Would it be possible to detect an advanced civilization in the geological record?

If an industrialized civilization had existed on Earth many millions of years before our era, what traces would it have left and would they be detectable today? That is the unheard-of premise that led Adam Frank, an astrophysicist at the University of Rochester, and Gavin Schmidt, director of the NASA Goddard Institute, to write an article in 2018 in which they proposed what is known as Silurian Hypothesis.

The term Silurian Hypothesis was inspired by an episode of the television series Doctor Who in which intelligent reptiles appeared, and the study was published in International Journal of Astrobiology.

In the article, both scientists wondered how the existence of a civilization older than ours several million years could be detected. Fossilization is a relatively rare process, otherwise we would be finding dinosaur fossils day in and day out. This, together with the fact that the earth’s crust is renewed and modified due to tectonic activity, and that very little of the current surface was exposed before the Quaternary, makes it very difficult to find physical traces or direct remains of a possible civilization of such antiquity.
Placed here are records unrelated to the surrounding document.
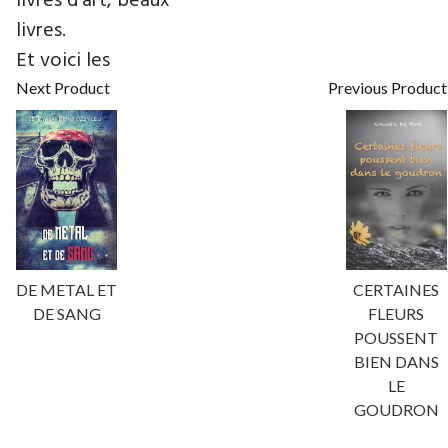
livres d’art, beaux
livres.
Et voici les
Next Product
Previous Product
DE METAL ET
CERTAINES
DE SANG
FLEURS
POUSSENT
BIEN DANS
LE
GOUDRON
Therefore, his conclusion is that it is most likely that we will find indirect evidence, such as anomalies in the chemical composition or in the ratio of isotopes in the sedimentary layers, due to the use of fossil fuels and nitrogen-based fertilizers, for example, which may be detectable in the fossil record for eons.

As for the objects that could indicate possible evidence of past civilizations, there would be plastic waste and nuclear waste, buried deep in the subsoil or on the ocean floor, which would make them very difficult to find. It would be easier if these civilizations had gone into space and left artifacts on the Moon or Mars, where they would be easier to find due to less erosion and tectonic activity.

Of course, both authors are aware that what they are proposing is highly unlikely:

We are aware that raising the possibility of a previous industrial civilization as the driver of events in the geological record could lead to quite limitless speculation. One could fit any observation to an imagined civilization in ways that would be basically unfalsifiable. Therefore, care must be taken not to postulate such a cause until positive evidence is available. The Silurian hypothesis cannot be considered probable simply because no other valid idea is presented.

Frank and Schmidt end their article stating that:

Perhaps unusually, the authors of this article are not convinced of the correctness of the proposed hypothesis. If true, it would have profound implications, and not just for astrobiology. However, most readers do not need to be told that it is always a bad idea to decide whether an idea is true or false based on the consequences of being true. Although we highly doubt that an industrial civilization existed prior to our own, posing the question in a formal way that explicitly articulates what the evidence for such a civilization might look like raises its own useful questions related to both astrobiology and scientific studies. anthropocene Therefore, we hope that this paper will serve as motivation to improve the limitations of the hypothesis, so that in the future we may be better able to answer our question about the title.

As an experiment it is an interesting hypothesis, but only that, because today there is no evidence of catfish or other intelligent beings before us, humans, on planet Earth.


The Silurian Hypothesis: Would it be possible to detect an industrial civilization in the geological record?, Gavin A.Schmidt and Adam Frank, International Journal of Astrobiology, doi: 10.1017/S1473550418000095 / Was There a Civilization On Earth Before Humans? (Adam Frank).